Imagine DxQSO noticing you are three states from Worked All States on 20 meters and quietly flagging the activity, this very afternoon, most likely to close that gap. Imagine it knowing you love grid hunting and nudging you toward an opening that fits. Imagine your AI co-pilot reading the bands in real time, understanding your style, and telling you, concisely and on your phone, what to work next.
To be completely clear — because I never want to overpromise — this is the vision, not today’s release. The recommendation capability I am describing is where we are going, built squarely on the foundations we have spent the last year shipping: the living record, real-time capture, automatic achievements, the collaboration layer, and the alerts framework that can deliver this guidance the instant it is relevant.
It would have been easy to promise an AI co-pilot on day one — it is the kind of thing that demos well and ships never. We deliberately did the opposite. Guidance worth trusting can only stand on a foundation that actually exists: a living record that is genuinely complete and current, real-time capture so the system knows what you are doing now, automatic achievements so it knows precisely where you stand, and an alerts framework that can deliver an insight the instant it is relevant. Each of those was a year of real work, and each had to be solid before the next made sense. The recommendation layer is not a pivot; it is the thing all of that groundwork was quietly for.
When this arrives, the bar it has to clear is high, and I know it. A recommendation you cannot rely on is worse than no recommendation, because it wastes the scarcest thing you have — your operating time. So the guidance will be grounded in your real record and the real state of the bands, not vibes, and it will be honest about its own confidence. I would rather it say less and be right than say more and send you chasing ghosts. That is the same instinct that has run through every release: build the thing that actually helps, and never overpromise. I am telling you about this now precisely because it is still ahead of us, and I would rather you watch it take shape than have it dropped on you as a surprise.

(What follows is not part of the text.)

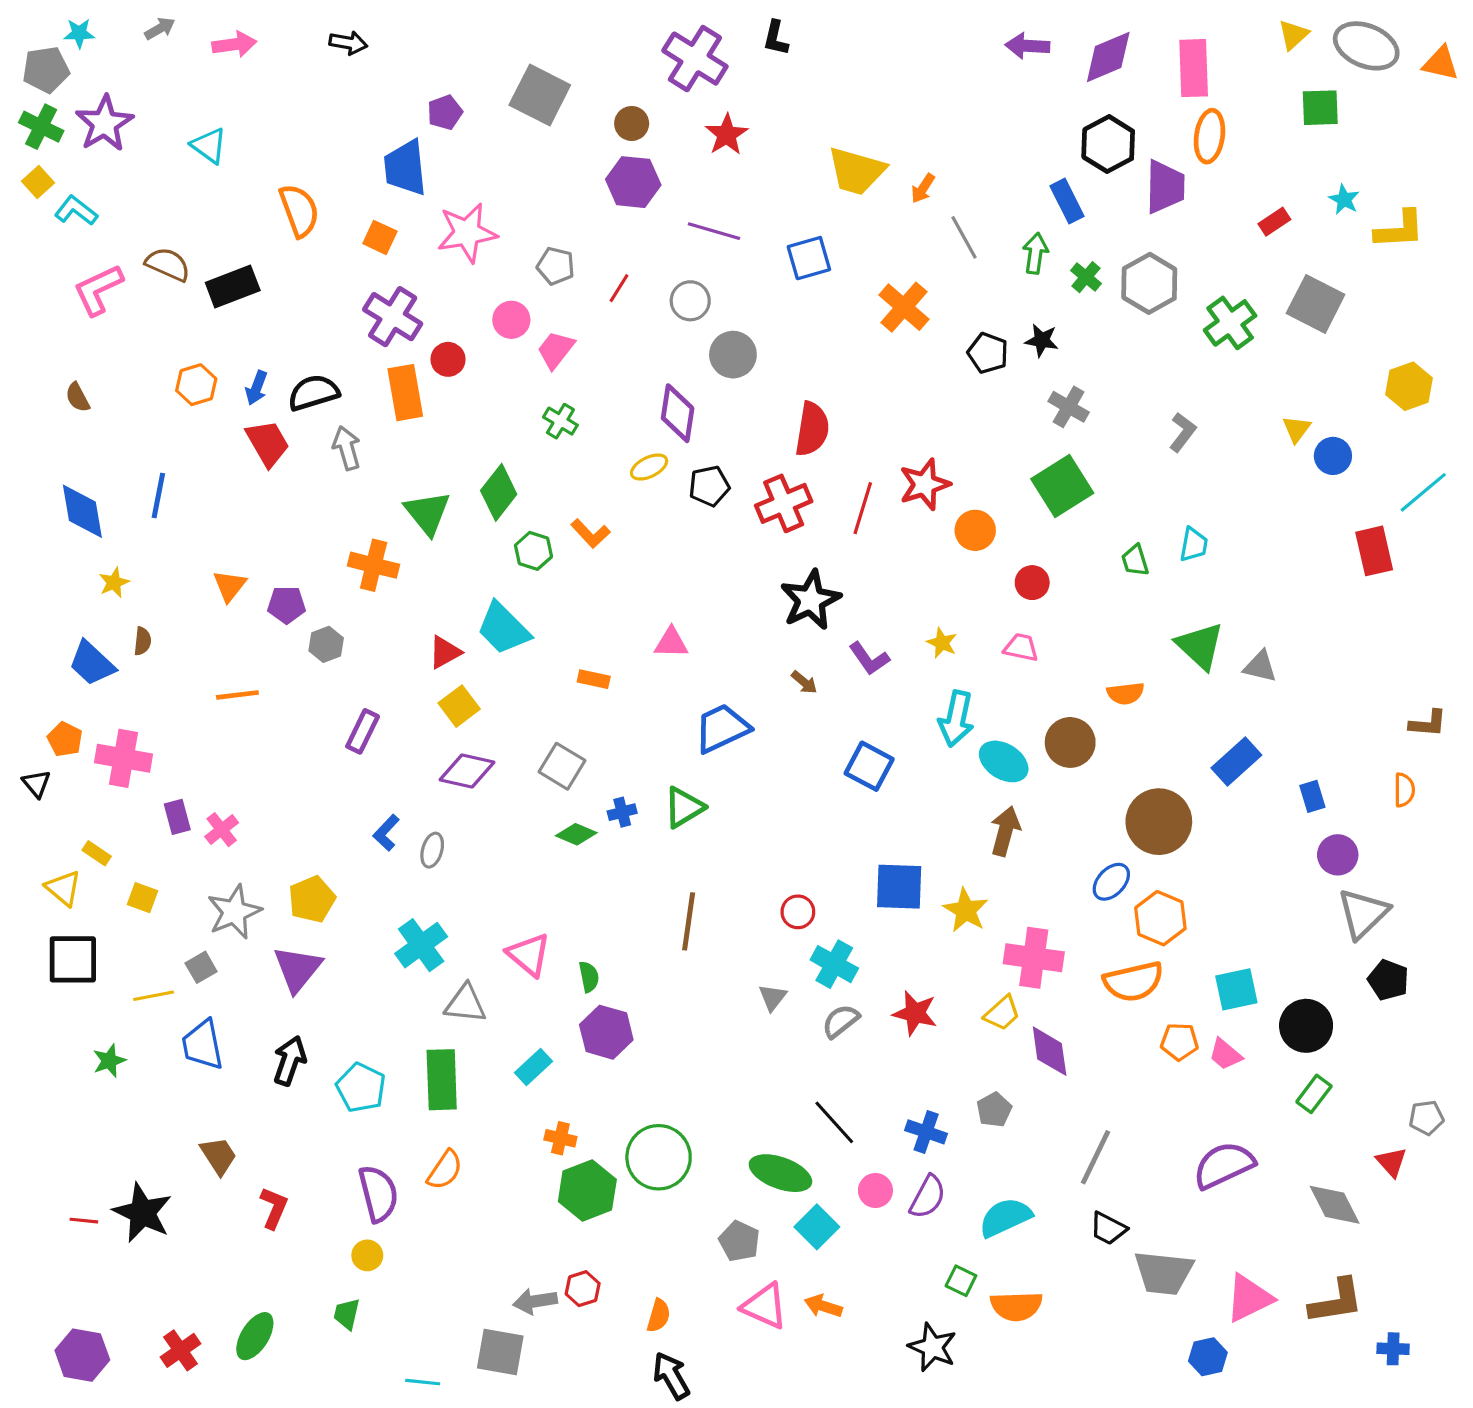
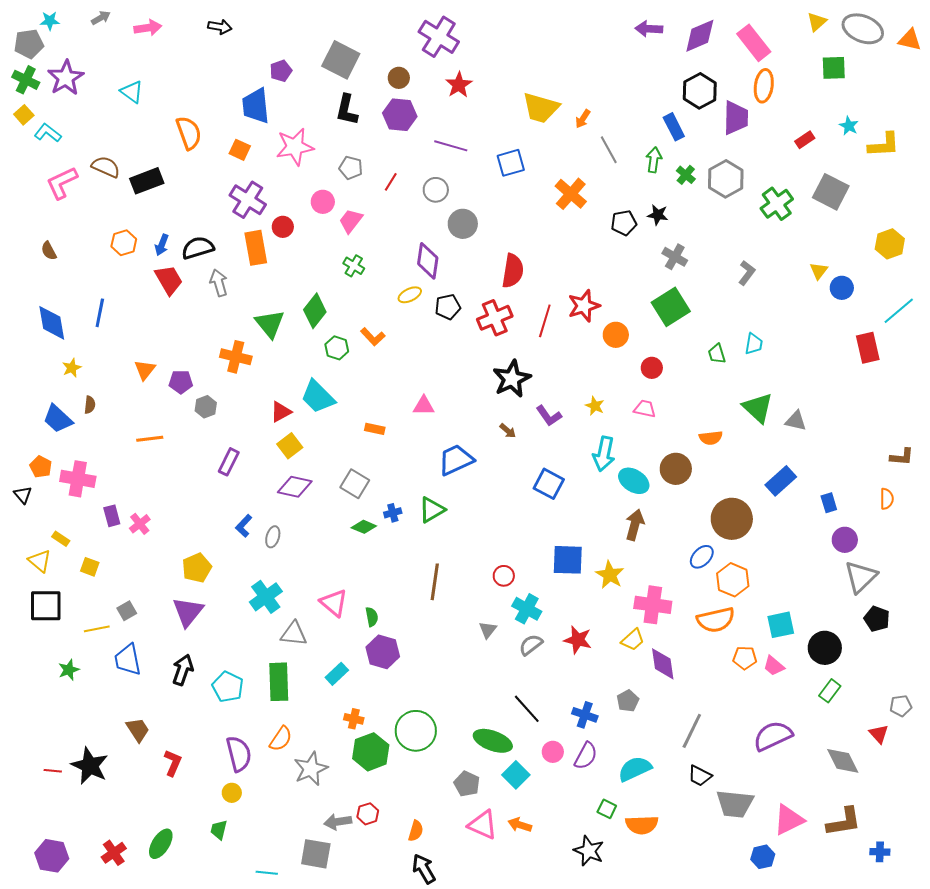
black L-shape: (776, 38) -> (347, 110), moved, size x1.4
pink rectangle: (1194, 68) -> (754, 43), turned -36
black pentagon: (988, 353) -> (624, 223), turned -30
gray star: (234, 912) -> (311, 769), moved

Because so many things have evolved this year with exciting implications for driving on-air operating excitement, and I think the direction is worth sharing honestly while it is still ahead of us. DxSocial gave your community a live home. QSL Achievements gave you an automatic scoreboard. Real-time alerts started bringing the hobby to you. The next chapter is DxQSO becoming a genuine co-pilot — combining the bands and your own profile into ham radio that not only knows you, but helps you get more out of every hour you spend on the air. That is the horizon we are operating toward. I wanted you to see it too.